▶ **What to do**
Transcribe exactly the line that contains "CLASSIFIEDS" and every line after it through the end of the records, with nothing else.

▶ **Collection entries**
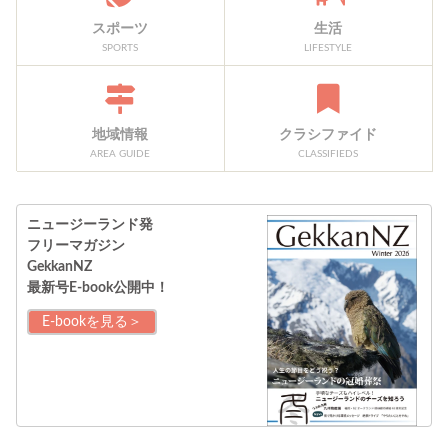
スポーツ
生活
SPORTS
LIFESTYLE
地域情報
クラシファイド
AREA GUIDE
CLASSIFIEDS
ニュージーランド発
フリーマガジン
GekkanNZ
最新号E-book公開中！
E-bookを見る＞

▶ **Answer space**
CLASSIFIEDS
ニュージーランド発
フリーマガジン
GekkanNZ
最新号E-book公開中！
E-bookを見る＞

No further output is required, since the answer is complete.